### Information
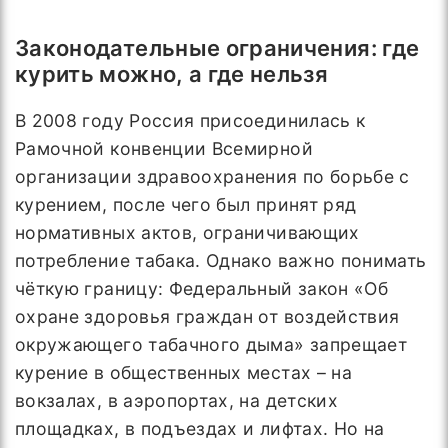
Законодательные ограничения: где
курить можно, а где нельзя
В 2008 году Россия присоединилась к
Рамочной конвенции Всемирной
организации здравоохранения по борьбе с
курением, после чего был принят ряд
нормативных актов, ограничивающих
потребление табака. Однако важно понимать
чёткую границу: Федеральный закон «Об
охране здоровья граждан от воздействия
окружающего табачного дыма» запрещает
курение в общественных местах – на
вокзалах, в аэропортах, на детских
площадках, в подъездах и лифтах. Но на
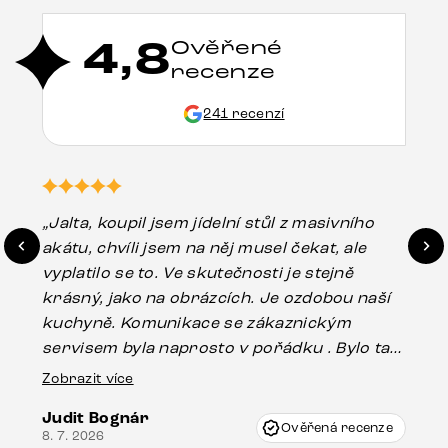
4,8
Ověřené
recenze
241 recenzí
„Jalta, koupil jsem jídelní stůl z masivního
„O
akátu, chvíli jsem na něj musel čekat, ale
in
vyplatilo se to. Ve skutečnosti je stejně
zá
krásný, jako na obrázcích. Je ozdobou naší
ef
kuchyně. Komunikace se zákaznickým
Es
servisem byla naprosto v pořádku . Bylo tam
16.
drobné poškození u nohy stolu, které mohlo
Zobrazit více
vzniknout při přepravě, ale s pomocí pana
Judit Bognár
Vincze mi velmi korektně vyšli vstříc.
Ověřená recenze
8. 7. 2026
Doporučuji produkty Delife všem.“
---
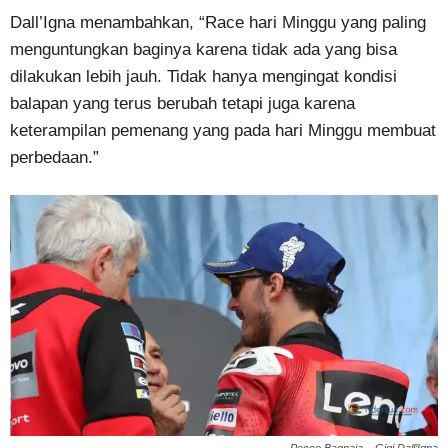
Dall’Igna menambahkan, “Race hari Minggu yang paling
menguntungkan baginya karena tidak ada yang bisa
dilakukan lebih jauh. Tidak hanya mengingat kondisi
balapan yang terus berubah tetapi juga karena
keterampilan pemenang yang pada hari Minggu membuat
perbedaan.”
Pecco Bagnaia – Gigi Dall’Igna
---
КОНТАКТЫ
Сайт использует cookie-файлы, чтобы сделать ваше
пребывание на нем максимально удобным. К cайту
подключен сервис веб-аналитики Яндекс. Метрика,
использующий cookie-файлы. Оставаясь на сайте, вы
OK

### What the exercise asks
Find the lines of the listing above that hold "hari". Please copy them.

### Result for this exercise
Dall’Igna menambahkan, “Race hari Minggu yang paling
keterampilan pemenang yang pada hari Minggu membuat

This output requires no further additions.